Adeptos da regionalização
O que custa mais a Rui Sá é “a falta de aproveitamento do Norte. O Norte é a região mais jovem do país e há cá mais população do que em sete países da União Europeia de 25”. O vereador lembrou também a localização geográfica e a afinidade, quer com a Galiza, quer com Castela-Leão. “Somos a zona mais industrializada do país, temos 46 por cento das exportações e todo este potencial desperdiçado causa-me frustração.” Rui Sá brincou, anunciando “bem-vindos ao clube dos adeptos da regionalização. Mais vale uma má regionalização do que nenhuma”, defendeu o autarca, criticando a “centralização” e o “egocentrismo” de Lisboa. E foi mais longe: a Junta Metropolitana do Porto não passa de um “placo de vaidades”. Manuel Serrão contrapôs que “a área metropolitana é um bom princípio que, por falta de legitimidade eleitoral, não foi mais longe. A dimensão do Porto não é nada, tem de se concertar com os municípios vizinhos”. Já Álvaro Castello-Branco defendeu a Junta Metropolitana, referindo que “só pela criação da Lipor, merecia existir”.Ricardo Arroja recordou que só a Grécia e a Guiana Francesa são mais pobres do que o Norte português. “Os quadros de apoio comum só vão agravar as assimetrias”, criticou, acrescentando que “os Açores e a Madeira conseguem retirar mais valor a Bruxelas, devido à sua habilidade negocial. Qualquer modelo, que não o nosso, reduziria as assimetrias”.Joaquim Jorge irritou-se com o facto de ter de ir a Lisboa para ir a Madrid ou Frankfurt. “E para quê a Ponte Chelas/Barreiro?”, indignou-se. Durante o debate foi também abordada a relutância das pessoas, que identificam imediatamente o Porto com a regionalização. “Porque não Braga? Há aqui um Porto Centrismo.” Álvaro Castello-Branco discordou com Rui Sá: “Não acho que sirva ‘qualquer’ regionalização. Acho que é um assunto demasiado importante. Não tenho qualquer problema se a capital de região for Braga ou Vila Real”, acrescentou, “devem até ser cidades pequenas, mas que tenham bons acessos”, defendeu o autarca. “Convém lembrar que o CDS defendia a regionalização. Sá Carneiro e Amaro da Costa defendiam a regionalização”, recordou.
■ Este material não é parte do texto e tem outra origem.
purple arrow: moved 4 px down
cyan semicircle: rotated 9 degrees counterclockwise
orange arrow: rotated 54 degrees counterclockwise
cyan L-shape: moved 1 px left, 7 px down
“Famílias da mão fria”Manuel Serrão criticou novamente a concentração em Lisboa: “Os motoristas, os tachos e os carros... só se estiverem perto de mim é que os posso controlar! O Estado diz ‘vocês têm o Metro, mas quem manda sou eu!’ Cavaco Silva, que tanto endeusamos, foi das pessoas que mais engrossou o aparelho de Estado. Guterres ganhou as eleições com discursos a favor da regionalização”. O empresário rejeita “a ideia masoquista que temos de nós mesmos. Em Lisboa, os erros e as derrapagens financeiras são muito piores. No Metro houve 20 por cento de derrapagem, e no Centro Cultural de Belém? 300 por cento!”Para Marco António, “o pior da nossa democracia são os homens e mulheres sem rosto que mandam efectivamente no país. São 200 famílias, a brigada da mão fria, os que andam em festas de whisky na mão”. O autarca indignou-se com os “profissionais há 20 anos em empresas públicas, empresas que dão prejuízo há 20 anos”. Rui Sá afirmou que prefere “um cacique eleito a um cacique nomeado” e deixou o aviso: “Cuidado com o QREN. Haverá centralização de verbas.”